[WHAT YOU WILL DO]
Keeping every character intact, repeat the whole listing.

[RECORDS PROVIDED]
╭──

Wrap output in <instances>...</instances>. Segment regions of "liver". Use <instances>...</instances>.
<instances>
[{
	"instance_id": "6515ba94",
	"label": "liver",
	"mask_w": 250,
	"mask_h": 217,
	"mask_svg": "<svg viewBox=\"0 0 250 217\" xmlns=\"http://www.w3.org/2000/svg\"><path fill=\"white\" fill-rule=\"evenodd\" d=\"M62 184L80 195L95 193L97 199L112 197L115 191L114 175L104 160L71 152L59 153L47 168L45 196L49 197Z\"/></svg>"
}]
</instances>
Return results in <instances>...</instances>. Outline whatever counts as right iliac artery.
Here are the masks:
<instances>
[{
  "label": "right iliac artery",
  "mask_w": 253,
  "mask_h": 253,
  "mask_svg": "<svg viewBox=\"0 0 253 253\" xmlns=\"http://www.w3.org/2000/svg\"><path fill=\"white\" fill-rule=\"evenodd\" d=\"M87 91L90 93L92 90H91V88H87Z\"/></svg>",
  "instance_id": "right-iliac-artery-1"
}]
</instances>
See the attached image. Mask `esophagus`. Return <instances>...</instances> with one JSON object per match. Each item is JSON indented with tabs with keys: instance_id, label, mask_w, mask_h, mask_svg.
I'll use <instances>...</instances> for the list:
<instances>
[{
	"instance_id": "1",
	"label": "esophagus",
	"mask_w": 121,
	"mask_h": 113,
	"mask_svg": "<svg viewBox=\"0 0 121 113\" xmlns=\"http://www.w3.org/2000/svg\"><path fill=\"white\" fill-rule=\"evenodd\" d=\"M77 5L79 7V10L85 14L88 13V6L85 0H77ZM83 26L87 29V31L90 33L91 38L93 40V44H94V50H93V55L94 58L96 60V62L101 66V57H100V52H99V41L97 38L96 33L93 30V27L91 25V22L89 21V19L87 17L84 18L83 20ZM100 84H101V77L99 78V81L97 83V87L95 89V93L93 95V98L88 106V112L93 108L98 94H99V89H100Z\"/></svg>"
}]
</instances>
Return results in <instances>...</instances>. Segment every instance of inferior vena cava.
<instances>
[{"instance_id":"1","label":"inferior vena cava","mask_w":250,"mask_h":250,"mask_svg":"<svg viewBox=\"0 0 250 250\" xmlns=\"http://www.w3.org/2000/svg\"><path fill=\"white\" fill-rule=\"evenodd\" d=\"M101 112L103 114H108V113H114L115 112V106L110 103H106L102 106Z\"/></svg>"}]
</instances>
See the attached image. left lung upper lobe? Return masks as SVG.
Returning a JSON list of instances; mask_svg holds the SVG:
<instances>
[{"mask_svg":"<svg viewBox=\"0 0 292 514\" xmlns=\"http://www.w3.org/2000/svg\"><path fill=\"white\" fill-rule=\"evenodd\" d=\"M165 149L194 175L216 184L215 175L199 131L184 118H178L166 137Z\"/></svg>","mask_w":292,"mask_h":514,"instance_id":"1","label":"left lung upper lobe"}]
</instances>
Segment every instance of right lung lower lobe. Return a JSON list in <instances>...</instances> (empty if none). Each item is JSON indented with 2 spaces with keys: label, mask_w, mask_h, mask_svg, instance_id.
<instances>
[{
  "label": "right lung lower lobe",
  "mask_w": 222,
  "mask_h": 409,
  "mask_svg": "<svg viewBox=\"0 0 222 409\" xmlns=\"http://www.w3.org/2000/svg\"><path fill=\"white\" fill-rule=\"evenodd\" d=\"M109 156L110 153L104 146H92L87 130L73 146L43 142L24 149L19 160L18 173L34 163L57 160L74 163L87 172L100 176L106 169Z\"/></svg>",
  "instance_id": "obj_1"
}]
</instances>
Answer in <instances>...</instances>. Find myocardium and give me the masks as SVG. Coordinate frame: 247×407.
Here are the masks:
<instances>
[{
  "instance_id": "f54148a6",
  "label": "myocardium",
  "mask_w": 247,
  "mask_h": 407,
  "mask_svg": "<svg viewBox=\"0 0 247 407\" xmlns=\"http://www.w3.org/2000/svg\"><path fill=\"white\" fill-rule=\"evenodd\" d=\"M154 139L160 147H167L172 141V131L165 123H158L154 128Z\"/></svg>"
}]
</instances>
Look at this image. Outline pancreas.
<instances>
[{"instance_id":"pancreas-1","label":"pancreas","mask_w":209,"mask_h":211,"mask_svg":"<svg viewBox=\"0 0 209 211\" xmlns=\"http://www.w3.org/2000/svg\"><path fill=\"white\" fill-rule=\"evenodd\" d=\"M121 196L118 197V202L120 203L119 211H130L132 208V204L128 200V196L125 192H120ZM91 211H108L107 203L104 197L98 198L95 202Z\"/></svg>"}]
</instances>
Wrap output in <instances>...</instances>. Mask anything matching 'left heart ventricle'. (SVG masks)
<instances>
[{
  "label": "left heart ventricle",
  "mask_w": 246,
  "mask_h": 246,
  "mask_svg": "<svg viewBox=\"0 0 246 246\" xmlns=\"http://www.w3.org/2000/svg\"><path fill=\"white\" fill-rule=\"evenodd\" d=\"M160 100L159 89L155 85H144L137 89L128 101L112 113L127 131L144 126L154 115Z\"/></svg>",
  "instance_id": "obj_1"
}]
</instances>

╰──

[SOLUTION BELOW]
Wrap output in <instances>...</instances>. Segment regions of "liver". Use <instances>...</instances>.
<instances>
[{
	"instance_id": "6515ba94",
	"label": "liver",
	"mask_w": 250,
	"mask_h": 217,
	"mask_svg": "<svg viewBox=\"0 0 250 217\" xmlns=\"http://www.w3.org/2000/svg\"><path fill=\"white\" fill-rule=\"evenodd\" d=\"M62 184L80 195L95 193L97 199L112 197L115 191L114 175L104 160L71 152L59 153L47 168L45 196L49 197Z\"/></svg>"
}]
</instances>
Return results in <instances>...</instances>. Outline whatever counts as right iliac artery.
Here are the masks:
<instances>
[{
  "label": "right iliac artery",
  "mask_w": 253,
  "mask_h": 253,
  "mask_svg": "<svg viewBox=\"0 0 253 253\" xmlns=\"http://www.w3.org/2000/svg\"><path fill=\"white\" fill-rule=\"evenodd\" d=\"M87 91L90 93L92 90H91V88H87Z\"/></svg>",
  "instance_id": "right-iliac-artery-1"
}]
</instances>
See the attached image. Mask `esophagus`. Return <instances>...</instances> with one JSON object per match. Each item is JSON indented with tabs with keys: instance_id, label, mask_w, mask_h, mask_svg.
I'll use <instances>...</instances> for the list:
<instances>
[{
	"instance_id": "1",
	"label": "esophagus",
	"mask_w": 121,
	"mask_h": 113,
	"mask_svg": "<svg viewBox=\"0 0 121 113\" xmlns=\"http://www.w3.org/2000/svg\"><path fill=\"white\" fill-rule=\"evenodd\" d=\"M77 5L79 7V10L85 14L88 13V6L85 0H77ZM83 26L87 29V31L90 33L91 38L93 40V44H94V50H93V55L94 58L96 60V62L101 66V57H100V52H99V41L97 38L96 33L93 30V27L91 25V22L89 21V19L87 17L84 18L83 20ZM100 84H101V77L99 78V81L97 83V87L95 89V93L93 95V98L88 106V112L93 108L98 94H99V89H100Z\"/></svg>"
}]
</instances>
Return results in <instances>...</instances>. Segment every instance of inferior vena cava.
<instances>
[{"instance_id":"1","label":"inferior vena cava","mask_w":250,"mask_h":250,"mask_svg":"<svg viewBox=\"0 0 250 250\" xmlns=\"http://www.w3.org/2000/svg\"><path fill=\"white\" fill-rule=\"evenodd\" d=\"M101 112L103 114H108V113H114L115 112V106L110 103H106L102 106Z\"/></svg>"}]
</instances>
See the attached image. left lung upper lobe? Return masks as SVG.
Returning a JSON list of instances; mask_svg holds the SVG:
<instances>
[{"mask_svg":"<svg viewBox=\"0 0 292 514\" xmlns=\"http://www.w3.org/2000/svg\"><path fill=\"white\" fill-rule=\"evenodd\" d=\"M165 149L194 175L216 184L215 175L199 131L184 118H178L166 137Z\"/></svg>","mask_w":292,"mask_h":514,"instance_id":"1","label":"left lung upper lobe"}]
</instances>
Segment every instance of right lung lower lobe. Return a JSON list in <instances>...</instances> (empty if none). Each item is JSON indented with 2 spaces with keys: label, mask_w, mask_h, mask_svg, instance_id.
<instances>
[{
  "label": "right lung lower lobe",
  "mask_w": 222,
  "mask_h": 409,
  "mask_svg": "<svg viewBox=\"0 0 222 409\" xmlns=\"http://www.w3.org/2000/svg\"><path fill=\"white\" fill-rule=\"evenodd\" d=\"M109 156L110 153L104 146H92L87 130L73 146L43 142L24 149L19 160L18 173L34 163L57 160L74 163L87 172L100 176L106 169Z\"/></svg>",
  "instance_id": "obj_1"
}]
</instances>
Answer in <instances>...</instances>. Find myocardium and give me the masks as SVG. Coordinate frame: 247×407.
Here are the masks:
<instances>
[{
  "instance_id": "f54148a6",
  "label": "myocardium",
  "mask_w": 247,
  "mask_h": 407,
  "mask_svg": "<svg viewBox=\"0 0 247 407\" xmlns=\"http://www.w3.org/2000/svg\"><path fill=\"white\" fill-rule=\"evenodd\" d=\"M154 139L160 147H167L172 141V131L165 123H158L154 128Z\"/></svg>"
}]
</instances>
Look at this image. Outline pancreas.
<instances>
[{"instance_id":"pancreas-1","label":"pancreas","mask_w":209,"mask_h":211,"mask_svg":"<svg viewBox=\"0 0 209 211\" xmlns=\"http://www.w3.org/2000/svg\"><path fill=\"white\" fill-rule=\"evenodd\" d=\"M121 196L118 197V202L120 203L119 211H130L132 208V204L128 200V196L125 192H120ZM91 211H108L107 203L104 197L98 198L95 202Z\"/></svg>"}]
</instances>
Wrap output in <instances>...</instances>. Mask anything matching 'left heart ventricle'. (SVG masks)
<instances>
[{
  "label": "left heart ventricle",
  "mask_w": 246,
  "mask_h": 246,
  "mask_svg": "<svg viewBox=\"0 0 246 246\" xmlns=\"http://www.w3.org/2000/svg\"><path fill=\"white\" fill-rule=\"evenodd\" d=\"M160 100L159 89L155 85H144L137 89L128 101L112 113L127 131L144 126L154 115Z\"/></svg>",
  "instance_id": "obj_1"
}]
</instances>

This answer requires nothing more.